26 December 2019

0 an interruption from the present time

garebear, debo, and i have all been marveling about how christmas seems so wonderful this year, we're all so cozy and relaxed. i was actually happy to come to memphis! (can you even believe??!)

for the first time in a long time, it's almost like we're not walking across a bed of nails.

EL has this theory that your body holds onto stuff until you're ready to deal with it and then it lets loose. our bodies are unloosing, people! ready or not, we're ready.

they say time heals. i think sometimes it just lets you remember in a way that's incrementally less crushing.

the deep hellishness of the two weeks that burvil lived with us in september 2018 is perhaps best captured by the fact that garebear looked at me yesterday and, in all sincerity said: you really missed it. it was the worst. we barely survived. 

and it took me a hot second to realize that he was talking about something i was, in fact, there for.

his brain, in processing this ordeal, had felt the need to delete me from it.

this is sweet, in its way. i appreciate the care involved in mentally sparing me that experience. but, all the same, i want full credit.

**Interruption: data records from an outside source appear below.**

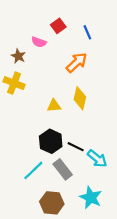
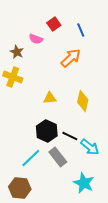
yellow diamond: (80, 98) -> (83, 101), moved
brown hexagon: (52, 203) -> (20, 188), moved

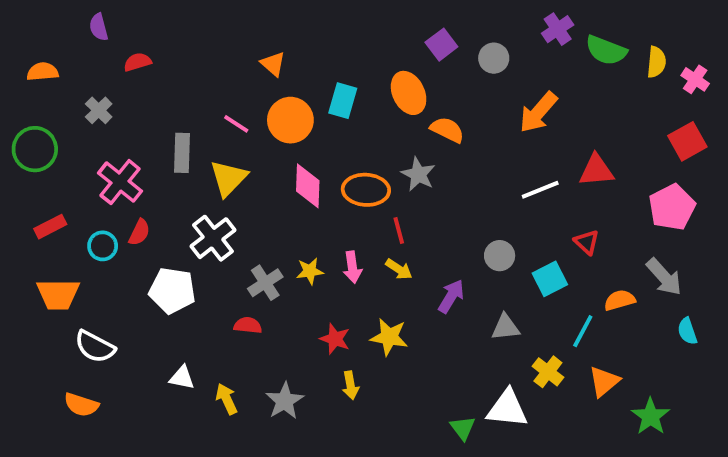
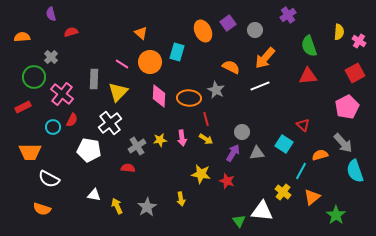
green semicircle: (606, 50) -> (309, 46), moved, turned 50
orange ellipse: (409, 93) -> (203, 31), moved
orange arrow: (538, 112) -> (265, 58), moved
green circle: (35, 149) -> (34, 77), moved
red triangle: (596, 170) -> (308, 76), moved
white line: (540, 190) -> (260, 86), moved
red rectangle: (50, 227) -> (23, 107), moved
gray circle: (500, 256) -> (242, 132), moved
cyan square: (550, 279) -> (284, 144), turned -30
gray triangle: (505, 327) -> (257, 153), moved
cyan semicircle: (687, 331) -> (355, 171), size x1.6
red star: (335, 339) -> (227, 181), moved

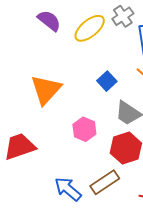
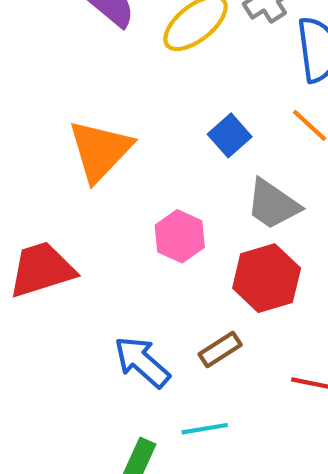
brown rectangle: (105, 182) -> (220, 350), size x0.7

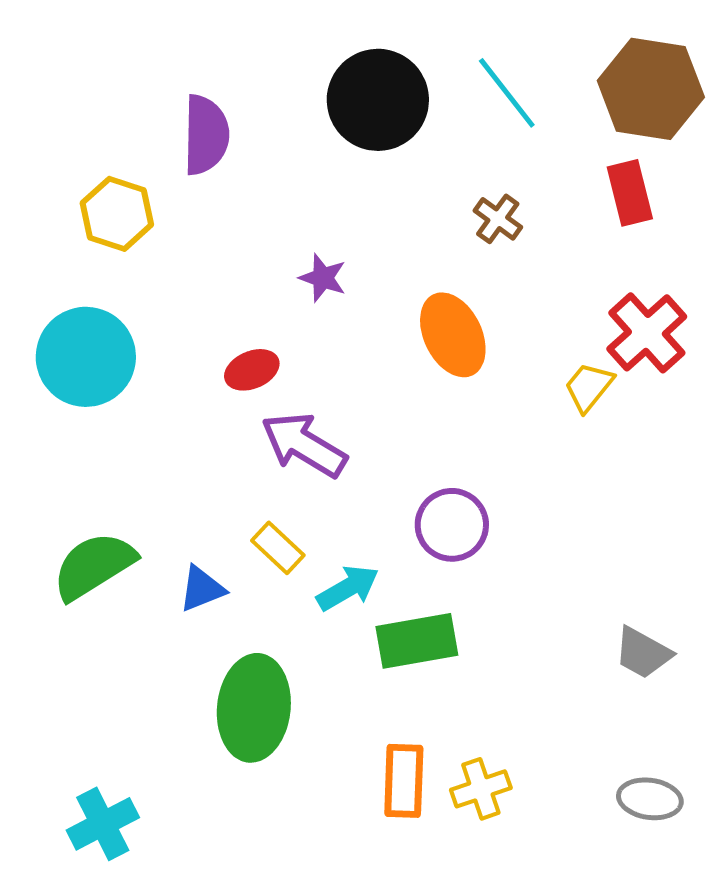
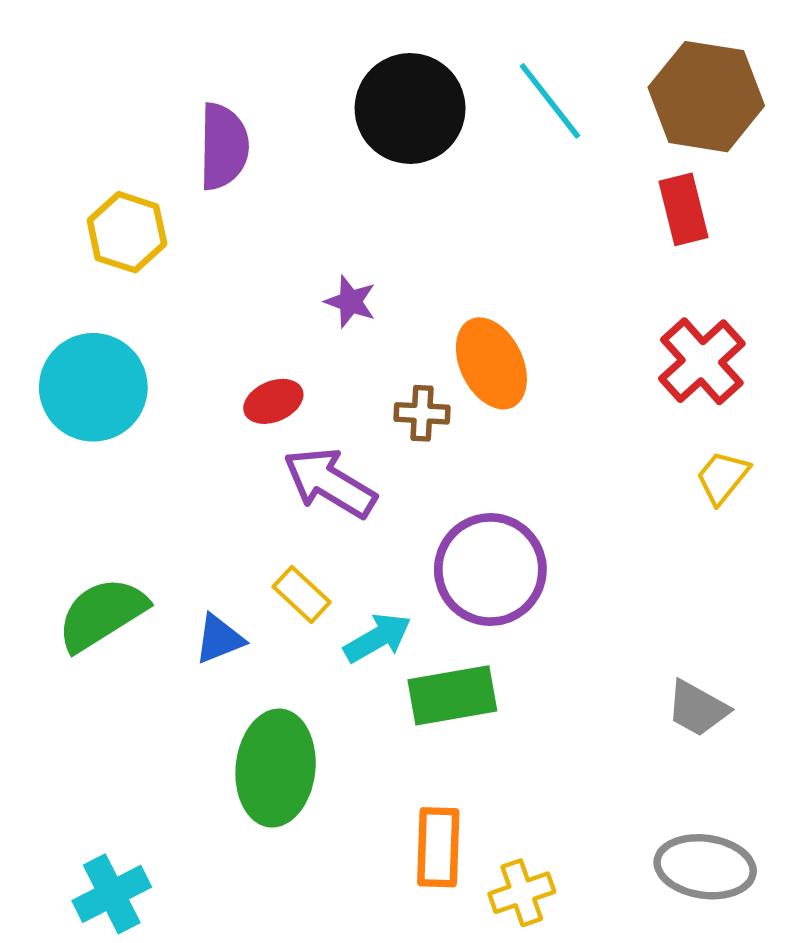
brown cross: (498, 219) -> (422, 413), moved, turned -33
yellow trapezoid: (589, 387) -> (722, 477), moved
purple circle: (452, 525) -> (490, 570), size x1.4
yellow cross: (481, 789) -> (522, 893), moved
gray ellipse: (650, 799) -> (705, 867), size x1.4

i was there. i saw. i, too, am haunted.

a year later, it takes little to no effort to throw myself right back into and fully emotionally inhabit a moment where i was curled in a ball on the floor of my bedroom, crying, while my grandmother stood outside in the hall, screaming expletives at my mother for forty-five minutes.

she wasn't well, she didn't know what she was doing, she wasn't herself. but the explosion's effect was the same as if she had. witnesses to the violence of her own immense fear, we are all three still, in many ways, trembling and singed.

EL and i were talking about another trauma last night-- the one from college-- and she made the point that there are things you never get over and that life isn't a project of fixing those things but of surfacing them and living with them.

sensei and i used to bang on about how the south is a haunted house, but we are all of us, in our own ways, haunted houses, no? this is not a particularly original thought, but it's one worth holding.